Last weekend I attended a Writer's Conference. While I was there, I met with and pitched two of my books to two publishers.

It was scary.

But I did it.

They both bit, and requested to see my work.  After a final push to ensure a quality submission, I put all the information together in two separate emails. . . then pushed 'SEND.'

I was so excited.

Then I got scared.

I then started wondering if I should have checked it just one more time. Then I started worrying I had forgotten something, or sent the wrong thing. Then I began to fret that they wouldn't like it.

This morning, as I checked my email to see if they'd responded yet (even though it takes weeks, even months, for them to reply) I realized what I was doing: I was letting fear ruin reality.

That's when I decided not to be afraid anymore.

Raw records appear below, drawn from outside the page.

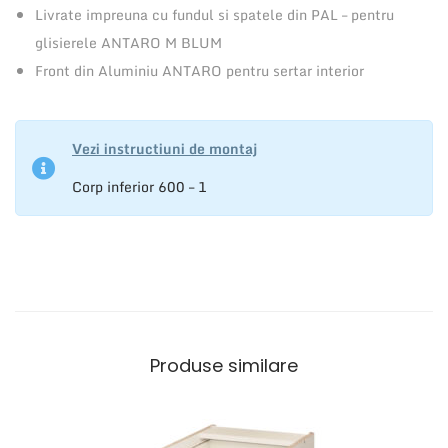
o
Livrate impreuna cu fundul si spatele din PAL – pentru
a
glisierele ANTARO M BLUM
r
Front din Aluminiu ANTARO pentru sertar interior
e
A
N
Vezi instructiuni de montaj
T
Corp inferior 600 – 1
A
R
O
Produse similare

Rather than be afraid that I'm not good enough, or that they won't like my work, I am choosing to have faith in myself and in God. I did my best, and if it doesn't work out, I'm sure God has another plan for me.

Faith feels much better than fear.

I am excited for this new freedom from fear. As I change my focus from the negative 'what-ifs' to the positive 'what-is' I know I will open myself up to more happiness and joy, and less stress and worrying.

It is not God's intention for us to live in fear. In fact, His Son, Jesus Christ, tells us to fear not, only believe.

If fear a thief of moments, joy, and possibility, then faith is the liberator.

This doesn't pertain only to things of a spiritual nature (religion, testimony, etc) but to all things in life--even roller coasters and relationships.

So, as of today, this very moment, I choose not to be afraid any more. And it feels good.